**Source data**:

###

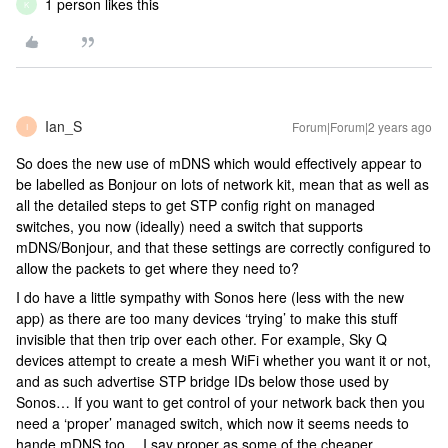
1 person likes this
K
Ian_S
Forum|Forum|2 years ago
I
So does the new use of mDNS which would effectively appear to
be labelled as Bonjour on lots of network kit, mean that as well as
all the detailed steps to get STP config right on managed
switches, you now (ideally) need a switch that supports
mDNS/Bonjour, and that these settings are correctly configured to
allow the packets to get where they need to?
I do have a little sympathy with Sonos here (less with the new
app) as there are too many devices ‘trying’ to make this stuff
invisible that then trip over each other. For example, Sky Q
devices attempt to create a mesh WiFi whether you want it or not,
and as such advertise STP bridge IDs below those used by
Sonos… If you want to get control of your network back then you
need a ‘proper’ managed switch, which now it seems needs to
hande mDNS too… I say proper as some of the cheaper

###

All lines from the one that has "app) as there" through the end of the material above should be returned exactly; omit the rest.

**Reply**:
app) as there are too many devices ‘trying’ to make this stuff
invisible that then trip over each other. For example, Sky Q
devices attempt to create a mesh WiFi whether you want it or not,
and as such advertise STP bridge IDs below those used by
Sonos… If you want to get control of your network back then you
need a ‘proper’ managed switch, which now it seems needs to
hande mDNS too… I say proper as some of the cheaper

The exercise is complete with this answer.